Last week Neil Young finally released his thought-to-be long-lost album Homegrown.
Recorded 45 years ago as the follow-up to his critically acclaimed On The Beach, Young thought the record too personal, shelved it and dropped the grief-fuelled Tonight’s The Night. Many believed Homegrown lost forever, but having spent the past few years going through his archives and mastering old tapes, Young stumbled across the album and decided it was the right time for people to finally hear it (side note: it’s fucking incredible and on par with anything he did in the 70s.). But Young isn’t the only artist to record an album and bin it. Over the years, some of the biggest artists have left albums unreleased, or worse, lost entire albums accidentally. In recognition of Young’s release and those we will never hear, here are 5 legendary albums lost forever.
Jimi Hendrix – Black Gold
In 1970, Jimi Hendrix was inspired to craft a collection of songs that weren’t your typical rock and roll fare. He recorded 16 acoustic tracks onto cassettes labeled Black Gold, and passed them on to drummer Mitch Mitchell to flesh out. Unfortunately, Hendrix passed away not long after and the tapes went missing… Until Mitchell found them in his home in 1992. Since then a handful of the tracks have been completed and released on various posthumous albums, but nine still remain in the Hendrix vault. Legal issues have put a stop to the songs being released, but Hendrix’s estate has promised Black Gold will see the light of day eventually.

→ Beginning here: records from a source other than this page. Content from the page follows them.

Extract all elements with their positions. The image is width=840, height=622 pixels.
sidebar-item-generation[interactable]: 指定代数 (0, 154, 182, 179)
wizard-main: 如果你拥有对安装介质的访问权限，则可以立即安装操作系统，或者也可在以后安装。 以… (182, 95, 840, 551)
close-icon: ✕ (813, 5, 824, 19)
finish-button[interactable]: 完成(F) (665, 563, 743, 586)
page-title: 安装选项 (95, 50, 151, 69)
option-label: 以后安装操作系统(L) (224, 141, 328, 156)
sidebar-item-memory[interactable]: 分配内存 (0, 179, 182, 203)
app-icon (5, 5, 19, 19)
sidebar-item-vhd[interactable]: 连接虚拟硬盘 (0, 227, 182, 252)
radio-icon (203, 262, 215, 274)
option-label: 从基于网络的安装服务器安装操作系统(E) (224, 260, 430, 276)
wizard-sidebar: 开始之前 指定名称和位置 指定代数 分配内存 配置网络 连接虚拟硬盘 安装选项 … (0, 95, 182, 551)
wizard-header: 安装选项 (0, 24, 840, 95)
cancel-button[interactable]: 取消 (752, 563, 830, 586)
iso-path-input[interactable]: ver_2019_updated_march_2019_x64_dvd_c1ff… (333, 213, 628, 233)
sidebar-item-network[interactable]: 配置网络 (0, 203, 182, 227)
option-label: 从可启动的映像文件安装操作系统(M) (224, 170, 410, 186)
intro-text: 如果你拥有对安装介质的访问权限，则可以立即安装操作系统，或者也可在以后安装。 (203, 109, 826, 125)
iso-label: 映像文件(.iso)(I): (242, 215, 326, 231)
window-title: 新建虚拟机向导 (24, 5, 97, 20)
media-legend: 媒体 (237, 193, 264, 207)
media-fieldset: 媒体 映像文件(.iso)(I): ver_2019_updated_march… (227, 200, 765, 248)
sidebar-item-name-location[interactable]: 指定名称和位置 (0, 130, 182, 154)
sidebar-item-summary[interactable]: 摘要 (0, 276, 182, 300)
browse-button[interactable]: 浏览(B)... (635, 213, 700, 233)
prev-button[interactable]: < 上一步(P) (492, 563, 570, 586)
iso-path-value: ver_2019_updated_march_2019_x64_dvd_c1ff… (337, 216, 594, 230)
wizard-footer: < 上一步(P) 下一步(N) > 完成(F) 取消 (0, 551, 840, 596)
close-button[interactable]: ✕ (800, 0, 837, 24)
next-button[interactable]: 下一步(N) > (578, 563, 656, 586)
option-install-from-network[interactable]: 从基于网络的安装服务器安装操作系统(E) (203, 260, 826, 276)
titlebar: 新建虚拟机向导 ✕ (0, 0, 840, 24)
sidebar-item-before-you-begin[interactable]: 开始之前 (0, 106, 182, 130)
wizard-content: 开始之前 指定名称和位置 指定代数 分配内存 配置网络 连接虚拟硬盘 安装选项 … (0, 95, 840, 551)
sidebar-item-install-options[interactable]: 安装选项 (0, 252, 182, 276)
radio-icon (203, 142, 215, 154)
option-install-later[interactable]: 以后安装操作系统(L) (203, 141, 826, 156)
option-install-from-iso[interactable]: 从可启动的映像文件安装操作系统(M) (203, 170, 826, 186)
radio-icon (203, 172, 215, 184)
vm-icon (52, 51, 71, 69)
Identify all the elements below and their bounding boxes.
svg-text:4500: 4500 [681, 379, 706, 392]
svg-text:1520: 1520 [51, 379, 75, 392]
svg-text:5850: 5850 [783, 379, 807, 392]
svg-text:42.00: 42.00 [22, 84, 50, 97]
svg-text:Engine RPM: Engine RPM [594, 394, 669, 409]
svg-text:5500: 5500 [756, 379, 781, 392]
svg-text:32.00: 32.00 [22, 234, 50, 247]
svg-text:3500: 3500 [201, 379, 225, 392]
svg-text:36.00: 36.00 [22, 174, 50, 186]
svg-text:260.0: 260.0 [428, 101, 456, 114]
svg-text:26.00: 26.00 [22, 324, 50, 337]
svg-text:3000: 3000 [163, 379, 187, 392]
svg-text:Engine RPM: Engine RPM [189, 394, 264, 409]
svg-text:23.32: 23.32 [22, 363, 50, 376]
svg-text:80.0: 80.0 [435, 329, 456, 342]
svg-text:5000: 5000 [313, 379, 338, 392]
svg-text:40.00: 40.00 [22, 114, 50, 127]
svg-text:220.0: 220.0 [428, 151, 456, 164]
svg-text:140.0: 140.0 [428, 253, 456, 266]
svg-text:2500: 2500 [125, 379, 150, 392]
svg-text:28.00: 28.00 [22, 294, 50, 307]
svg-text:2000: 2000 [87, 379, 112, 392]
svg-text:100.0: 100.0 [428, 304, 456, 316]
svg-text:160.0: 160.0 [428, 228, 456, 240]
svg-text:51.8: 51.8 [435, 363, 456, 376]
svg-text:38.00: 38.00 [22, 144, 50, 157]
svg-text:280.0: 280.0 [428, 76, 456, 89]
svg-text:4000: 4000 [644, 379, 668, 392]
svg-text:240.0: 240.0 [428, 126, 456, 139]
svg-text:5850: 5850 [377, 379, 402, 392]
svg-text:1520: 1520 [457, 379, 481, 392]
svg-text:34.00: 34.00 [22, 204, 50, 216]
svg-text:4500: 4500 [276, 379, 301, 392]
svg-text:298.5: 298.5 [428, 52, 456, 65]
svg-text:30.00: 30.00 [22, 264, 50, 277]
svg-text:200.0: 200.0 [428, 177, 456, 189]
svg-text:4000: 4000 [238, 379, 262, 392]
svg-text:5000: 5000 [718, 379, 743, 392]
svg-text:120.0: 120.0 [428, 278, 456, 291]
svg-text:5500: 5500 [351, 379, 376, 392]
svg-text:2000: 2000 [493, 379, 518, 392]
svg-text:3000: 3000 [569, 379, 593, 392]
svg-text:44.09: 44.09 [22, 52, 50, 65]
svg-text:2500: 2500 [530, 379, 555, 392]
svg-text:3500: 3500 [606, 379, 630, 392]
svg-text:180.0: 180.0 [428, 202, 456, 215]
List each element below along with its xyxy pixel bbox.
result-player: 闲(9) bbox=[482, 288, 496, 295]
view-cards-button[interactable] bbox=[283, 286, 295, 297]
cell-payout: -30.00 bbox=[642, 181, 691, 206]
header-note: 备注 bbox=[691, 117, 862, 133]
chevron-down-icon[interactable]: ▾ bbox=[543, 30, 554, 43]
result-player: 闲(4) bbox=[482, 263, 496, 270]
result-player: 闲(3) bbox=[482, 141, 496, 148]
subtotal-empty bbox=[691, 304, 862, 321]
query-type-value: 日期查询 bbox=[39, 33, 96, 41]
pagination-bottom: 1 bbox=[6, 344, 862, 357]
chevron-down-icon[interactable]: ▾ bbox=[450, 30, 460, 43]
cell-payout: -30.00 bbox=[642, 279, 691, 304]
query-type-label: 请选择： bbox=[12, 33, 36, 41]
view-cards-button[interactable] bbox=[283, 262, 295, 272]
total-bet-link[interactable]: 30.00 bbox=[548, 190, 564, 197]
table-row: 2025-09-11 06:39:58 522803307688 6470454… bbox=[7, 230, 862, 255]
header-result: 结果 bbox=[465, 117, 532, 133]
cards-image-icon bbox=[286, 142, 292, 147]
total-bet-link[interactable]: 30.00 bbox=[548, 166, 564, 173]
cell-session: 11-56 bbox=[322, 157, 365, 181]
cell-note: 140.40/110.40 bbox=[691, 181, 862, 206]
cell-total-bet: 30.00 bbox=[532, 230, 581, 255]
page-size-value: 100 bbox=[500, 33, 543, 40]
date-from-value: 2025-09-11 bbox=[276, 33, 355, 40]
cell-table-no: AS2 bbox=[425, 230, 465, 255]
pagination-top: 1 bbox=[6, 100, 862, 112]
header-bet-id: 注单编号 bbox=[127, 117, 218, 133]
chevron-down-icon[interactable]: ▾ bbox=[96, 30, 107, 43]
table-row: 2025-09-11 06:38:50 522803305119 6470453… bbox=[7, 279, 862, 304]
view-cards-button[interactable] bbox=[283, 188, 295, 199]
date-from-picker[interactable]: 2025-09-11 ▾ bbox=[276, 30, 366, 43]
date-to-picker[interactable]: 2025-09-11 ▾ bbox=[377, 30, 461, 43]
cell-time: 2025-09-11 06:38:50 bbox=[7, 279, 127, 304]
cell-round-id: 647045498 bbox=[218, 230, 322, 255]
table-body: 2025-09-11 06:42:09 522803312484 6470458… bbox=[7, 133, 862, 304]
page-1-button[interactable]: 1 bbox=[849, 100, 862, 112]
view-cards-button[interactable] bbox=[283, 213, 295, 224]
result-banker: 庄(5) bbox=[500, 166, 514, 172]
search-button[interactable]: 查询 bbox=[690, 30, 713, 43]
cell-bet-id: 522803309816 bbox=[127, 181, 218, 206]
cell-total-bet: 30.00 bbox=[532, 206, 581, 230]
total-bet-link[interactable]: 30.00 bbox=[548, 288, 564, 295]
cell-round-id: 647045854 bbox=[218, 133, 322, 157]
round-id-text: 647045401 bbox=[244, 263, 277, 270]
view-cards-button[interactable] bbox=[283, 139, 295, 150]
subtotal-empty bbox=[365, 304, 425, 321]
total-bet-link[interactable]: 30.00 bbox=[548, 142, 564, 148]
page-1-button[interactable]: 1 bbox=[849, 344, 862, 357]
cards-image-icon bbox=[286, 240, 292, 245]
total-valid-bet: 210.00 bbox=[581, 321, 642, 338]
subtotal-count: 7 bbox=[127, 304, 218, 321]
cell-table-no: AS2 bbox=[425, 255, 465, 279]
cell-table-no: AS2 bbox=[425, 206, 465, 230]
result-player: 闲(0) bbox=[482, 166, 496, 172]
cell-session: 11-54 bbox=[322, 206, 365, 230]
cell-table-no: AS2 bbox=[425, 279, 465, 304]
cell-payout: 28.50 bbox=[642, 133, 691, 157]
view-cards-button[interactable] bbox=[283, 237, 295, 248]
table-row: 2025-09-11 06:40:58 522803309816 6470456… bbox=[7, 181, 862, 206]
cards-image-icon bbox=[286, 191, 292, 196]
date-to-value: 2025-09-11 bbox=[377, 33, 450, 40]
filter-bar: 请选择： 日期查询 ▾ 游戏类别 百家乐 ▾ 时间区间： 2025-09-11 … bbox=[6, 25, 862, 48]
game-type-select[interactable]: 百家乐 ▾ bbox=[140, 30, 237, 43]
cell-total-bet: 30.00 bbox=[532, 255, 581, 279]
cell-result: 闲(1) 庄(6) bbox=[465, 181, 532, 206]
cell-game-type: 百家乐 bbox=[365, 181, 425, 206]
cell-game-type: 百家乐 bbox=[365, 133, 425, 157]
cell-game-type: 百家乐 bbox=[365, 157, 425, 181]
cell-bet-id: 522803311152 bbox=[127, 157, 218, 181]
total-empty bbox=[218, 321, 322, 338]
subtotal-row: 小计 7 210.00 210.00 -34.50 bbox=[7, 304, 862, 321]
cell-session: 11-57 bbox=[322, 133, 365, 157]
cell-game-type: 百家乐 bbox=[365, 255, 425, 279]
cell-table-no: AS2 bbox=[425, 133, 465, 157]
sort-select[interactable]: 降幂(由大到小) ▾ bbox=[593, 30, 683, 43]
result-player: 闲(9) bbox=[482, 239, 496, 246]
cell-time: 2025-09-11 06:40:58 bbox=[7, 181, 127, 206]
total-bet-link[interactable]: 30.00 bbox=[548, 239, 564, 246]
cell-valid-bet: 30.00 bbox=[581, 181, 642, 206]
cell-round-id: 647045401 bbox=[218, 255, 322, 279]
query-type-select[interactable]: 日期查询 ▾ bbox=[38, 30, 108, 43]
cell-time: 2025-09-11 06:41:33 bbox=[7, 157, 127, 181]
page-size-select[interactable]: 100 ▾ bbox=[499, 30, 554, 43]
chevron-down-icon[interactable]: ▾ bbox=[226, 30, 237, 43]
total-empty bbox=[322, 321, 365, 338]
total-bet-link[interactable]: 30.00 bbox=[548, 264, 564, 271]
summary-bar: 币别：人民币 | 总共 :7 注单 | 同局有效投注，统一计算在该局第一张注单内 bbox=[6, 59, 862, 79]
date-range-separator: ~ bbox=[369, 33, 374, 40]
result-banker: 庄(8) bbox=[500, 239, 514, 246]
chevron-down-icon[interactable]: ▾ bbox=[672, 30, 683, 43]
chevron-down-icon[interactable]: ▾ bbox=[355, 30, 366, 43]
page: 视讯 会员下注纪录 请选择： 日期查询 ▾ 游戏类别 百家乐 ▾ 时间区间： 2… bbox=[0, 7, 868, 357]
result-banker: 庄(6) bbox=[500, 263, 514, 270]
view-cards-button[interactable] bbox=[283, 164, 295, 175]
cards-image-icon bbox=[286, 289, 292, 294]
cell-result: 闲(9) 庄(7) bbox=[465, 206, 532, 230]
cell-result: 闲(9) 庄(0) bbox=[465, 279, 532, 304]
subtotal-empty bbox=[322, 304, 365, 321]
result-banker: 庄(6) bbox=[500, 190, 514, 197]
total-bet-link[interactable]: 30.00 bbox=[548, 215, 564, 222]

Inspectah Deck – Uncontrolled Substance
The most under-appreciated member of the Wu-Tang Clan, Inspectah Deck, is a lyrical genius whose long-awaited debut was lost in the basement of RZA’s studio during a flood. All the beats RZA made (over 300) for Deck’s first album (Uncontrolled Substance) were stored on floppy disks and nothing could be done to extract them after the waterlogging. Deck had to come to terms with the loss of his entire first album. It would be two years before Deck released Uncontrolled Substance, with this version of the album containing new beats produced primarily by Deck and featuring completely different lyrics.
David Bowie – The Gouster
Unlike most of the albums featured here, you can actually listen to The Gouster in its entirety on Spotify. Recorded during David Bowie’s ‘plastic soul’ era in the mid-70s, the album finds the Thin White Duke experimenting with funk and soul music. The Gouster was good to go, but Bowie had a change of heart after heading into the studio with John Lennon to recording a number of new songs, including ‘Fame.’ Bowie began altering The Gouster tracklist and messing around with new arrangements before finally scrapping The Gouster altogether. In its place he released Young Americans, an album containing reworked version of many tracks originally meant for The Gouster, including an alternative version of ‘John, I’m Only Dancing (Again).’ The Gouster was finally released in 2016 as part of box set Who Can I Be Now? (1974 – 1976), a 13 LP set of previously unreleased and reworked tracks from Bowie’s career. Fun fact: This isn’t the only Bowie lost album: Toy, recorded in 2000, was abandoned. The majority of songs from the record have since been released on various Bowie compilations.
Prince – Camille
Prince always walked to the beat of his own drum, and when he decided to record an album featuring his vocals sped up so they resembled a female, nobody batted an eyelid. Taking on the persona of Camille, the Artists Formerly Known As recorded eight tracks before abandoning the project and using a number of the completed songs (‘Housequake,’ ‘If I Was Your Girlfriend’ and ‘Strange Relationship) for future release Sign O’ The Times. The other five tracks eventually ended up on various prince albums. A rare one-off pressing of the entire album found its way onto the Internet in 2016 and sold for a tidy sum at auction.
Pink Floyd – Household Objects
When it comes to bat-shit crazy ideas, Pink Floyd turned it up to 11 with the decision to record an album using average household objects. Looking to follow smash hit Dark Side Of The Moon with something just as creative, the band went to work writing an album without traditional instruments. Pink Floyd used hammers, beer bottles, light bulbs, kettles and all manner of household appliances to create the melodies that would form the backbone of the record. Dissatisfied with the results, the band swapped the objects for instruments before eventually ditching the songs and moving on to record a little album called Wish You Were Here.